WHAT NEEDS TO BE DONE: Among the entries below, find every line that contains the string "detenzione", then copy it.

STUDY MATERIAL:
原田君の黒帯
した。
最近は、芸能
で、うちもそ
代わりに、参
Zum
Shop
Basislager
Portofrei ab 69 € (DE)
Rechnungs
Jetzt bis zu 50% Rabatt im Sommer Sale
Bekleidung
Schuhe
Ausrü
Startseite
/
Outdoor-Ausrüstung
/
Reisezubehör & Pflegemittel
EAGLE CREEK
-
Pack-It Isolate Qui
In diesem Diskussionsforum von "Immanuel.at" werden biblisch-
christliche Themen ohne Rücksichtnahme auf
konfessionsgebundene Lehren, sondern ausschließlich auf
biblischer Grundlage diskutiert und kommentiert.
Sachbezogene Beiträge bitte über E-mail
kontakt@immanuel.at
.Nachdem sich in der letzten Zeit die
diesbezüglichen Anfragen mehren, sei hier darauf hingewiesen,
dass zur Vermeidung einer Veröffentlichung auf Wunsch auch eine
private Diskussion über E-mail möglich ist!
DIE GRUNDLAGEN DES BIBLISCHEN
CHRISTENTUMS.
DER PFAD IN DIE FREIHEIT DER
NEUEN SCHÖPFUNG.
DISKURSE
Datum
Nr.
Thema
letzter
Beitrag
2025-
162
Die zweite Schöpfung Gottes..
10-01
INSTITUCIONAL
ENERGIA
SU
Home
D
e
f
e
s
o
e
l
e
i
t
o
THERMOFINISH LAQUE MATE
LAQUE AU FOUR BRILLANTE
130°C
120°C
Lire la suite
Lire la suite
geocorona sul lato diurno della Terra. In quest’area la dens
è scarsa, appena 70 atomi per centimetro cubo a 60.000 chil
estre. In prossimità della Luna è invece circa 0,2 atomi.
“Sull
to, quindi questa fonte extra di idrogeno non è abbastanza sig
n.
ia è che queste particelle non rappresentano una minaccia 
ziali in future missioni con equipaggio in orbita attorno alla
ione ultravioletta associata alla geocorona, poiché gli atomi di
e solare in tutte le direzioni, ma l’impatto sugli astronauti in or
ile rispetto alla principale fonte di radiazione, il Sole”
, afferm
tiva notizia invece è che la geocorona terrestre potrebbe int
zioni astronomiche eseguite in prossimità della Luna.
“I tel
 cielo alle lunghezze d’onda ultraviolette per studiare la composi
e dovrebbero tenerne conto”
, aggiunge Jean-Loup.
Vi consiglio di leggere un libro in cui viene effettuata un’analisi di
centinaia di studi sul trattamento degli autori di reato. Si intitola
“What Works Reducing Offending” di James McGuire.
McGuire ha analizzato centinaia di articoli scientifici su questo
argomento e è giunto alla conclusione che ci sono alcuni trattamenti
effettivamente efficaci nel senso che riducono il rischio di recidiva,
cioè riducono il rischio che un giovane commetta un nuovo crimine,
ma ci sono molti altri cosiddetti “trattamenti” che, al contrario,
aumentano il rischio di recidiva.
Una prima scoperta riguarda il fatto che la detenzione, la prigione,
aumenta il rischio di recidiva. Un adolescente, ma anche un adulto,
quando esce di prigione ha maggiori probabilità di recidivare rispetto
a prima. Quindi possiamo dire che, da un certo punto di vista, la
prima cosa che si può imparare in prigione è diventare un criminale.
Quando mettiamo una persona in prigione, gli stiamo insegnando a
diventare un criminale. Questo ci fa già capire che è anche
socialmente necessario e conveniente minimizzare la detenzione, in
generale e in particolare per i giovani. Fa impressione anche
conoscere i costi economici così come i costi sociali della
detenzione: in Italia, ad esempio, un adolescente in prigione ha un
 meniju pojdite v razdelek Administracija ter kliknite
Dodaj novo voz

EXERCISE ANSWER:
Una prima scoperta riguarda il fatto che la detenzione, la prigione,
socialmente necessario e conveniente minimizzare la detenzione, in
detenzione: in Italia, ad esempio, un adolescente in prigione ha un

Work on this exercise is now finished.